*Assigned task:* Produce a word-for-word copy of the listing below without its pictures.

*Data:*
----

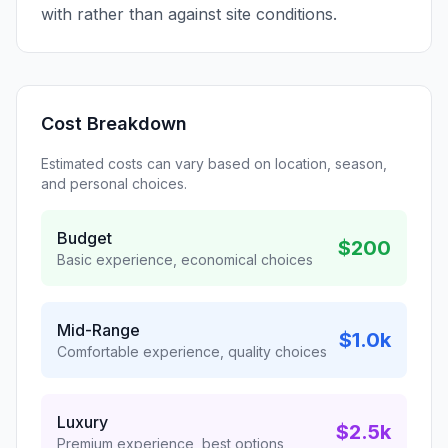
with rather than against site conditions.
Cost Breakdown
Estimated costs can vary based on location, season,
and personal choices.
Budget
$200
Basic experience, economical choices
Mid-Range
$1.0k
Comfortable experience, quality choices
Luxury
$2.5k
Premium experience, best options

----

*Completed task:*
with rather than against site conditions.
Cost Breakdown
Estimated costs can vary based on location, season,
and personal choices.
Budget
$200
Basic experience, economical choices
Mid-Range
$1.0k
Comfortable experience, quality choices
Luxury
$2.5k
Premium experience, best options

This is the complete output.